The Remonstrants' Five Articles of Remonstrance was met with a response written primarily by Festus Hommius, called The Counter-Remonstrance of 1611. The Counter-Remonstrance of 1611 defended the Belgic Confession against theological criticisms from the followers of late Jacob Arminius, although Arminius himself claimed adherence to the Belgic Confession and Heidelberg Catechism till his death.

1. As in Adam the whole human race, created in the image of God, has with Adam fallen into sin and thus become so corrupt that all men are conceived and born in sin and thus are by nature children of wrath, lying dead in their trespasses so that there is within them no more power to convert themselves truly unto God and to believe in Christ than a corpse has power to raise itself from the dead; so God draws out of this condemnation and delivers a certain number of men who in his eternal and immutable counsel He has chosen out of mere grace, according to the good pleasure of his will, unto salvation in Christ, passing by the others in his just judgment and leaving them in their sins.

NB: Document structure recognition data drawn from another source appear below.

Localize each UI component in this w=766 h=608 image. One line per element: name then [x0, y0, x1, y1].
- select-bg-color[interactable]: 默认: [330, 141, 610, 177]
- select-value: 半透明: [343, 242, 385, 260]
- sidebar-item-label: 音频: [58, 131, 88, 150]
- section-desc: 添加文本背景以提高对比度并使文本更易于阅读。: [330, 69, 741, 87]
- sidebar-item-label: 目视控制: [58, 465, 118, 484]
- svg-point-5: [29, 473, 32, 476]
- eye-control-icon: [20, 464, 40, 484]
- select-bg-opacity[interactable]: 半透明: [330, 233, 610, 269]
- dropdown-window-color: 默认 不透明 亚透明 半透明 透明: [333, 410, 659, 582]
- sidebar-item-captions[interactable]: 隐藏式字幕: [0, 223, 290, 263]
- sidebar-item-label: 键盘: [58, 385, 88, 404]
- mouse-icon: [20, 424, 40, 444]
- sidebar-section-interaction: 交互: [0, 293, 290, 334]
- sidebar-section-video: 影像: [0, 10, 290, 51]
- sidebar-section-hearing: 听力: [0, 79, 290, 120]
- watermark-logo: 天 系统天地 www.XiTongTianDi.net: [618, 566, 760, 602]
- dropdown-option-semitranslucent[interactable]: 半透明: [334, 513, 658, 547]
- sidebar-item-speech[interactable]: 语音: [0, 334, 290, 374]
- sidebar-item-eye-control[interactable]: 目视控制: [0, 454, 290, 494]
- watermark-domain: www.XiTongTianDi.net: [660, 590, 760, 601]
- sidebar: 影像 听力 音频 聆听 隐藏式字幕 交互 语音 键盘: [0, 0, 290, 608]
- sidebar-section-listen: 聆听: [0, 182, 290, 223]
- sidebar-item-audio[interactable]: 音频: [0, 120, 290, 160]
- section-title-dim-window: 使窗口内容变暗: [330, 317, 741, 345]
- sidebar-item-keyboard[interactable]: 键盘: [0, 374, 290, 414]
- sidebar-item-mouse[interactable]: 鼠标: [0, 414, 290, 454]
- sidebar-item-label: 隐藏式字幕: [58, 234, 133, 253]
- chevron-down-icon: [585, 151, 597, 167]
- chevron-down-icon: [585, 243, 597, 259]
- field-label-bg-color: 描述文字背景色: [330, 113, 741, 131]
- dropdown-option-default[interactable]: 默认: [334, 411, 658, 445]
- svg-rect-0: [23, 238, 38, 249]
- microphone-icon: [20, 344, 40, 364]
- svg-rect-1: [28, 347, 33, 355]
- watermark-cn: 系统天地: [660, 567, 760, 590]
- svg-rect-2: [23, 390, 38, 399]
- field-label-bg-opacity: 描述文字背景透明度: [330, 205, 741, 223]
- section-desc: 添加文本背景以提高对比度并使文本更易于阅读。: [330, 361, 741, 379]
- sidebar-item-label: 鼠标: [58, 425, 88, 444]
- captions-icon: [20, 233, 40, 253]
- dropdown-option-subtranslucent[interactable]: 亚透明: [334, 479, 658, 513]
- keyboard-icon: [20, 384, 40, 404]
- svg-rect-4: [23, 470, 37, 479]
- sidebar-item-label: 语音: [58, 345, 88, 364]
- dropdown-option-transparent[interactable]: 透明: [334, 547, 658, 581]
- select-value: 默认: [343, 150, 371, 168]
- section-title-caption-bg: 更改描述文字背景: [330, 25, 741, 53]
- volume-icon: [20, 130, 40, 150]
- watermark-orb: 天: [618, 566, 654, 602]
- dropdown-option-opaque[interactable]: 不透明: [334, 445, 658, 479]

2. that not only adults who believe in Christ and accordingly walk worthy of the gospel are to be reckoned as God's elect children, but also the children of the covenant so long as they do not in their conduct manifest the contrary; and that therefore believing parents, when their children die in infancy, have no reason to doubt the salvation of these their children.

3. that God in his election has not looked to the faith or conversion of his elect, nor to the right use of his gifts, as the grounds of election; but that on the contrary He in his eternal and immutable counsel has purposed and decreed to bestow faith and perseverance in godliness and thus to save those whom He according to his good pleasure has chosen to salvation.

4. that to this end He has first of all presented and given to them his only-begotten Son Jesus Christ, whom He delivered up to the death of the cross in order to save his elect, so that, although the suffering of Christ as that of the only-begotten and unique Son of God is sufficient unto the atonement of the sins of all men, nevertheless the same, according to the counsel and decree of God, has its efficacy unto reconciliation and forgiveness of sins only in the elect and true believer.

5. that furthermore to the same end God the Lord has his holy gospel preached, and that the Holy Spirit externally through the preaching of that same gospel and internally through a special grace works so powerfully in the hearts of God's elect, that He illumines their minds, transforms and renews their wills, removing the heart of stone and giving them a heart of flesh, in such a manner that by these means they not only receive power to convert themselves and believe but also actually and willingly do repent and believe.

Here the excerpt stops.